GE recently announced a faster natural gas based generator. 61% efficiency and can ramp up supply at 50mega-watts per minute.

http://www.fastcoexist.com/1678064/ges-jet-engine-inspired-f...

So there can be a decent enough complement to cheap solar power.


That's true for pulverized coal, but gassified coal could be used like natural gas.


Data centers most assuredly do not use 2% of electricity. That's a made up stat by fossil fuel industry lobbyists and repeated by server vendors.


And using electric cars for battery storage too for excess power generation.

Just imagine the world if it was 10 cents per watt instead of $1 a watt for solar. I hope I live long enough to see it. Dare we dream 1 cent per watt, just like what has happened with CPU development in the past three decades? Could we have 1 cent per watt solar in 30 years? 50 years? 100?


If current trends[1] continue, it will take about 15-25 years for solar energy to become cheaper than fossil fuels, which seems like a reasonable length of time for a trend to continue.

To get the installation cost down from an estimated $1.40 in 2020 to $0.10 and $0.01 with the same trend would take 30-50 and 60-100 years, respectively. 70-110 years is definitely further in the future than I am comfortable peering; 40-60, also a little shaky.

But given current trends, it looks like 2050-2070 is roughly what you need to shoot for to live to see $0.10 / Watt solar energy. If you were born in America after 1976, I'd aim for 2076; it'd be nice to see the Tricentennial.

[1] http://www.bloomberg.com/news/2011-04-05/solar-energy-costs-...

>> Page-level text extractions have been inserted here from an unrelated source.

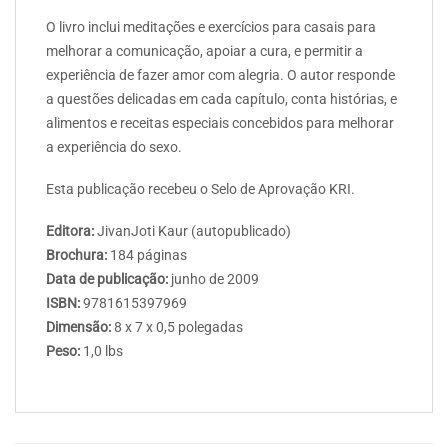
O livro inclui meditações e exercícios para casais para
melhorar a comunicação, apoiar a cura, e permitir a
experiência de fazer amor com alegria. O autor responde
a questões delicadas em cada capítulo, conta histórias, e
alimentos e receitas especiais concebidos para melhorar
a experiência do sexo.
Esta publicação recebeu o Selo de Aprovação KRI.
Editora:
JivanJoti Kaur (autopublicado)
Brochura:
184 páginas
Data de publicação:
junho de 2009
ISBN:
9781615397969
Dimensão:
8 x 7 x 0,5 polegadas
Peso:
1,0 lbs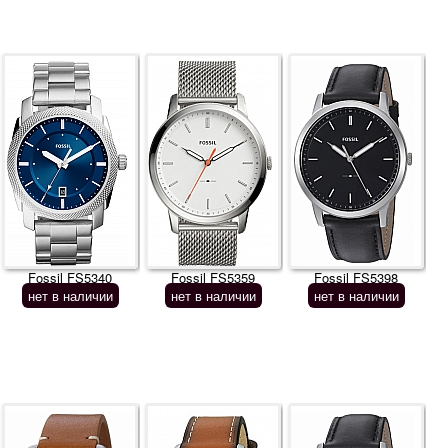
Fossil FS5340
Fossil FS5359
Fossil FS5398
нет в наличии
нет в наличии
нет в наличии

Sadly no way to see tricentennial unless there is a leap in not only medical technology but the politics and cost of it in the USA.

Here's hoping for 10 cents in 30 years.

ps. Isn't it $1.40 right now in 2012? Or are you calculating for off-grid with batteries instead of grid-tie?


> it will take about 15-25 years for solar energy to become cheaper than fossil fuels

You neglected to account for the change in price of fossil fuels. Natural gas is extremely cheap right now and is expected to only get cheaper.


The price of fossil fuels could also go up. We are starting to shift production from conventional drilling to more expensive methods like tar sands.